Cuando llegó al otro lado, se dio media vuelta y vio que Gabe seguía mirándola detrás del tabique de cristal. Ella se acercó y puso la cara cerca de la suya, tan cerca que sus pestañas aletearon en la fría pantalla entre ambos. Gabe respiró en el cristal y formó un nimbo de condensación, y de pronto un dedo trazaba líneas, curvas, formas en la neblina. Letras. Gabe escribía algo en el cristal, un último mensaje. Cuatro palabras. O posiblemente tres. Era difícil saberlo, puesto que los espacios entre ellas parecían comprimirse y expandirse, como un acordeón. Comenzaba con C, eso sí lo veía, lo cual podía significar «cómo» o «cuándo» o «cosa», y terminaba con el curvado gancho de una interrogación. Pero ¿cuál era la pregunta?, ésa era la cuestión.

Se quedó mirando la ristra de letras, que ondulaban y se cimbreaban como banderines al viento, y se le agolparon las lágrimas en los ojos, amargas y alcalinas. Miró a Gabe. El viejo y familiar golpeteo había comenzado en su cabeza, esa sensación de no poder inhalar suficiente aire, como si alguien le atenazara el gaznate con una garra feroz e inclemente.
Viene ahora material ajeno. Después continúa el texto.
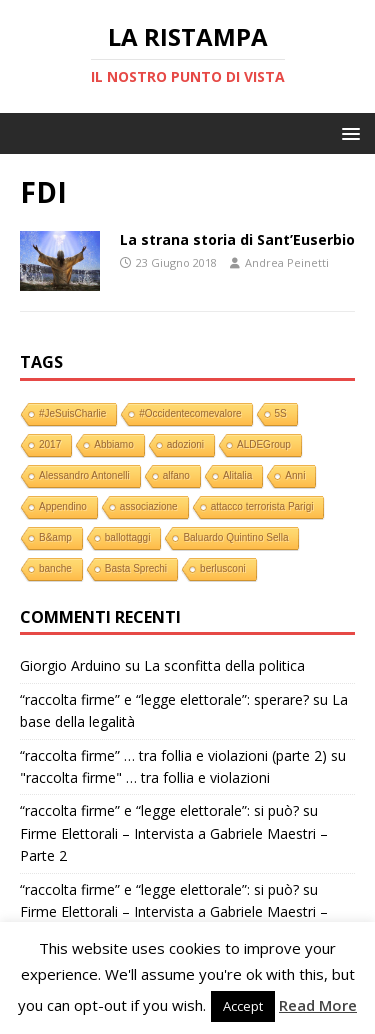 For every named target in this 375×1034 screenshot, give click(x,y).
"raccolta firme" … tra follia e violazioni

No había nada más que hacer. Esbozó una media sonrisa, con la cabeza ladeada y un ligero encogimiento de hombros.

La reacción equivocada, lo vio de inmediato. Gabe retrocedió un paso del cristal, donde la transparencia comenzaba a erosionar las letras. Su expresión herida, consternada. Y Aoife tuvo que reprimir el impulso de darse un cabezazo contra el cristal, de gritar: por favor, no es culpa mía. ¡Es que no puedo!».